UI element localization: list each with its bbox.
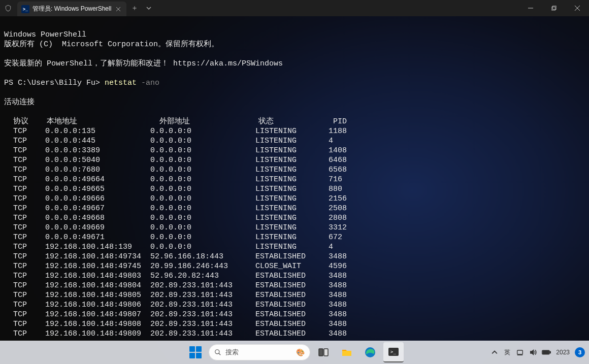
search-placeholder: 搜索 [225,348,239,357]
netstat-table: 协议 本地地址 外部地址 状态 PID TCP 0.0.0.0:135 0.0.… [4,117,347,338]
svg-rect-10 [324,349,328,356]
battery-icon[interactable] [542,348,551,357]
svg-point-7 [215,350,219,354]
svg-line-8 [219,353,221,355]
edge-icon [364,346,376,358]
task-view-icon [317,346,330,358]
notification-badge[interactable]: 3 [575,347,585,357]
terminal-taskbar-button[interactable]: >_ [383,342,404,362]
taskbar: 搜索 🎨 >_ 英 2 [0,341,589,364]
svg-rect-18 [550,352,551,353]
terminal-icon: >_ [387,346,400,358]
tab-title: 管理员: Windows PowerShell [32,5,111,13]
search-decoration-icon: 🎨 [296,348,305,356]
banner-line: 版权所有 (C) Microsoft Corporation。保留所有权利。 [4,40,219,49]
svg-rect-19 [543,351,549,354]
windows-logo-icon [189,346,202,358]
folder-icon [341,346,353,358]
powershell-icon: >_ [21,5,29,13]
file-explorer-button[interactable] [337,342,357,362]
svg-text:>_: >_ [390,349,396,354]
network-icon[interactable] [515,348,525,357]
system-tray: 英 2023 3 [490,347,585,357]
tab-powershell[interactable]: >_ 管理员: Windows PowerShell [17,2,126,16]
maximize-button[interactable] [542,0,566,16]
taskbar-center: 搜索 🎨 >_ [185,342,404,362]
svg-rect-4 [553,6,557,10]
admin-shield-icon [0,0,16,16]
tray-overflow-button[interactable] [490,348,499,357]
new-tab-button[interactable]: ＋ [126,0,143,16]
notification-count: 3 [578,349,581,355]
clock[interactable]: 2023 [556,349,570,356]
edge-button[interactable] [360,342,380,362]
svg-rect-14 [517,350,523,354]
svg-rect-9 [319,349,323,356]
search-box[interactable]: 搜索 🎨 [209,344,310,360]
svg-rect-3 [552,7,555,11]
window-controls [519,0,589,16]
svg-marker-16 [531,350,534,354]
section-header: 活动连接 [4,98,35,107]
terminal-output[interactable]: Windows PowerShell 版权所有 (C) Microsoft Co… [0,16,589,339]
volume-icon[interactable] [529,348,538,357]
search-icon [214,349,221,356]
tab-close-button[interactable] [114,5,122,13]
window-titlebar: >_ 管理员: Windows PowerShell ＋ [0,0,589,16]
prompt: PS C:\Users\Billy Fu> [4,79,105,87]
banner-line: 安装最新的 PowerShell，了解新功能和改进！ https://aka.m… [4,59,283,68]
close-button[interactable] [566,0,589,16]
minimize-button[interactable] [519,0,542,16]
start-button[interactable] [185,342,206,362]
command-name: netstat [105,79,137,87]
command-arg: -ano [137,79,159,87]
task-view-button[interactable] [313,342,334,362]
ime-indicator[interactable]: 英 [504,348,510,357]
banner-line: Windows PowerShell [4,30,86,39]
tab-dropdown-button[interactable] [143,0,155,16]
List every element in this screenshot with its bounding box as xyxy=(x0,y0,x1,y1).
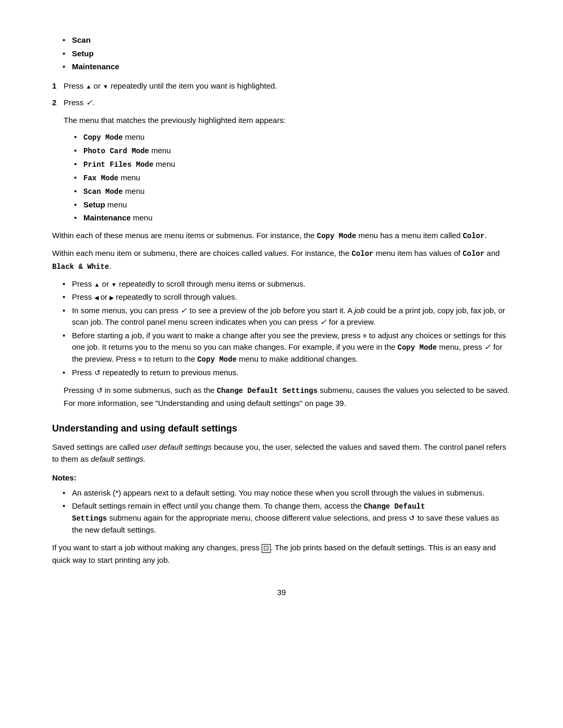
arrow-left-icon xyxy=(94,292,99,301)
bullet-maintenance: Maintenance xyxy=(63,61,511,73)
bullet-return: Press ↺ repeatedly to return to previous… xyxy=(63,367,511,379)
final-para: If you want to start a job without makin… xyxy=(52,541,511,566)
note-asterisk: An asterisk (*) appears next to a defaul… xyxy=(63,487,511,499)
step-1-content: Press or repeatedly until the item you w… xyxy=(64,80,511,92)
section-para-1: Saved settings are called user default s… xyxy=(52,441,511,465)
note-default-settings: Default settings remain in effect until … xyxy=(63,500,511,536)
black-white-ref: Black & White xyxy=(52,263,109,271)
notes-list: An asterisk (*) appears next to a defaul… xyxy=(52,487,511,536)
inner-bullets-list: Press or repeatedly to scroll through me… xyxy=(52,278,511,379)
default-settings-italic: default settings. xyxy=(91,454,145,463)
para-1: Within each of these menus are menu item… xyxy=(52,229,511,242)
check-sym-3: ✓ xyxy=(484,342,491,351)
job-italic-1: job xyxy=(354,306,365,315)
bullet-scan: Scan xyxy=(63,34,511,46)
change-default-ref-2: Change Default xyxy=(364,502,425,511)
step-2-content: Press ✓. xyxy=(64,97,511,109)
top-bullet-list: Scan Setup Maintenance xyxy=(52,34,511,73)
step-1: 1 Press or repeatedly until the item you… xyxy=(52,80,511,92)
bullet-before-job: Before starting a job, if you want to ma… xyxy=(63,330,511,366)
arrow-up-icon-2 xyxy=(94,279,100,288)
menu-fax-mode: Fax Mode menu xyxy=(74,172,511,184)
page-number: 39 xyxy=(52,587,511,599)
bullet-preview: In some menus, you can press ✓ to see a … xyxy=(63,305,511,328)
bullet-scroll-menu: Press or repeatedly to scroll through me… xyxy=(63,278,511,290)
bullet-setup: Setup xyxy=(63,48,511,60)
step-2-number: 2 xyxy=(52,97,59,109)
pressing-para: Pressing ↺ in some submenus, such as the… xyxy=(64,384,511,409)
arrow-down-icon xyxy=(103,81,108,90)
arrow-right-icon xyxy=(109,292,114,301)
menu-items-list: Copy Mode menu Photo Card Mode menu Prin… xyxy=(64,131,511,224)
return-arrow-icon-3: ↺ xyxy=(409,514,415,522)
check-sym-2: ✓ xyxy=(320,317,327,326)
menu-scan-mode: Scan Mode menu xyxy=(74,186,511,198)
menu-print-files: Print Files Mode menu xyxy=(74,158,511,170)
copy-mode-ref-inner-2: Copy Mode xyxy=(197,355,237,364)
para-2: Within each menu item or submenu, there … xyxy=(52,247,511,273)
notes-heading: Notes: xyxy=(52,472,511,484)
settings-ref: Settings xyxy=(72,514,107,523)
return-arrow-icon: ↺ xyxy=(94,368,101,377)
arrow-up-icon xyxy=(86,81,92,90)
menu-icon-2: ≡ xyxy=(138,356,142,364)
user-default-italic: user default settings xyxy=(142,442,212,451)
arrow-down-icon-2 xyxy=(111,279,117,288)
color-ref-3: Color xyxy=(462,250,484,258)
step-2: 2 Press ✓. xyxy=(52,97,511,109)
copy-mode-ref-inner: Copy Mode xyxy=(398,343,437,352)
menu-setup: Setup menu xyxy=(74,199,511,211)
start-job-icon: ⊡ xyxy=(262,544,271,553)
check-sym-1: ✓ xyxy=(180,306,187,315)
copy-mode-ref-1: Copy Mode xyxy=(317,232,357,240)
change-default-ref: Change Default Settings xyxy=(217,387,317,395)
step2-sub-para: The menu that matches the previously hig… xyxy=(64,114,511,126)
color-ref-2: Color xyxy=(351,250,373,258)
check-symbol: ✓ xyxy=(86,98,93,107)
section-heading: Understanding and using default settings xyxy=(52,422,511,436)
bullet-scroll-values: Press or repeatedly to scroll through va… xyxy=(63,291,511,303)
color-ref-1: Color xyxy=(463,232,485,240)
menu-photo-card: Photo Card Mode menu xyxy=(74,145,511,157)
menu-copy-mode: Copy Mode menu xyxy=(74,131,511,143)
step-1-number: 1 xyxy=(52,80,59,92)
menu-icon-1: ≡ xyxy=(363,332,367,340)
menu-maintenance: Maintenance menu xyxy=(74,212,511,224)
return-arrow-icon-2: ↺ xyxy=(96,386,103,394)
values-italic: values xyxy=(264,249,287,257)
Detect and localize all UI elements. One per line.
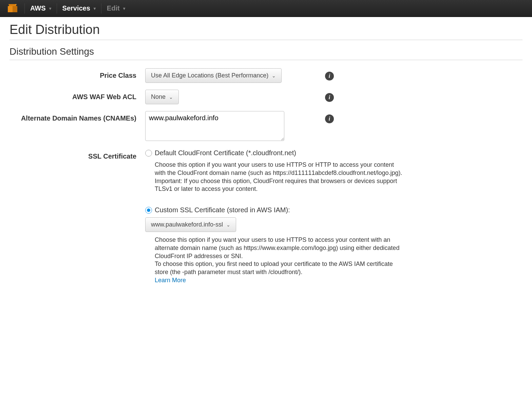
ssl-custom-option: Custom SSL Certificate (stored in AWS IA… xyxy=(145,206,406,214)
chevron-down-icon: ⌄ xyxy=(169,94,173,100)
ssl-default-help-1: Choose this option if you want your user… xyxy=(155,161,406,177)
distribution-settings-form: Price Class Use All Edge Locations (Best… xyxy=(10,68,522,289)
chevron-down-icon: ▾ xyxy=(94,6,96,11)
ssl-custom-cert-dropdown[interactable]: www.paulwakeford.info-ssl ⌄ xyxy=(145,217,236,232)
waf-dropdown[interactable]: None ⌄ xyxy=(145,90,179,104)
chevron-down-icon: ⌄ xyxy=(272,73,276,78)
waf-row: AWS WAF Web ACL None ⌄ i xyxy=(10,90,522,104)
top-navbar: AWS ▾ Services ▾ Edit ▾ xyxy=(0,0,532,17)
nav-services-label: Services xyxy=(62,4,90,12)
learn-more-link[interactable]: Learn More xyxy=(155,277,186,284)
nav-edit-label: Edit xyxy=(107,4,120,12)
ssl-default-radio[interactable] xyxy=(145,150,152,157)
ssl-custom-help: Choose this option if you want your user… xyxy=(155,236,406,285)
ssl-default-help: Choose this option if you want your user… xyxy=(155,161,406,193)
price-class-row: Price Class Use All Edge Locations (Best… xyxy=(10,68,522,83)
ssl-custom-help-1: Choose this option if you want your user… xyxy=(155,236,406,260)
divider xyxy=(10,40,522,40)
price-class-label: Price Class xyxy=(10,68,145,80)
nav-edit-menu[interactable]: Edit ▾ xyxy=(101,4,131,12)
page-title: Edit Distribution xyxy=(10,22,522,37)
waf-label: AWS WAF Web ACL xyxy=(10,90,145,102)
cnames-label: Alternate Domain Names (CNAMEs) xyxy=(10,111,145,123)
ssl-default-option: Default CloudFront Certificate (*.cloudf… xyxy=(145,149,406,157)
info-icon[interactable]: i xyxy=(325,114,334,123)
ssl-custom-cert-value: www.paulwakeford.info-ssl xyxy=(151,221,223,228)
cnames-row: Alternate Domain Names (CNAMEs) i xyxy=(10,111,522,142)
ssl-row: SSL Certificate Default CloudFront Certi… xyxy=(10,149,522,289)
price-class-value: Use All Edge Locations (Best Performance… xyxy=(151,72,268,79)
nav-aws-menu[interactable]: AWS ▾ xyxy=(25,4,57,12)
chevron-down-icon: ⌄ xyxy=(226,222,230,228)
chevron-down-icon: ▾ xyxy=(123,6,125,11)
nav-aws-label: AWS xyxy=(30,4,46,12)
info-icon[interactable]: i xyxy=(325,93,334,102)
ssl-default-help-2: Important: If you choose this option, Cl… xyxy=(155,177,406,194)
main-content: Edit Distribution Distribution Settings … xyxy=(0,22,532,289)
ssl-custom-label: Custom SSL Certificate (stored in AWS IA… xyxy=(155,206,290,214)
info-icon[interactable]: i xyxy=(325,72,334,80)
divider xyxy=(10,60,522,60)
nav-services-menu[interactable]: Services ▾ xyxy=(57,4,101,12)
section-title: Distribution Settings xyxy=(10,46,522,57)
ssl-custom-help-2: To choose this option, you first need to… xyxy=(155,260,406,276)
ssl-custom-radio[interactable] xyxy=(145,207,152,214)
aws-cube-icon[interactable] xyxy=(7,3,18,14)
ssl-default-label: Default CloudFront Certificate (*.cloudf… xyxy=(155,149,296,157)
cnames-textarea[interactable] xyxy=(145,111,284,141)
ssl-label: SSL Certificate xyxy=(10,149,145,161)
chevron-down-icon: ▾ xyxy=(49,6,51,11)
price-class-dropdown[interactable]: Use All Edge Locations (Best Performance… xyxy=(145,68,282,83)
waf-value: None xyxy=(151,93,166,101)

*Your goal:* Your task is to copy every line of the entries that contains the string "Microsoft".

*Answer box:*
banner-line: 版权所有 (C) Microsoft Corporation。保留所有权利。 [4,40,219,49]
terminal-output[interactable]: Windows PowerShell 版权所有 (C) Microsoft Co… [0,16,589,339]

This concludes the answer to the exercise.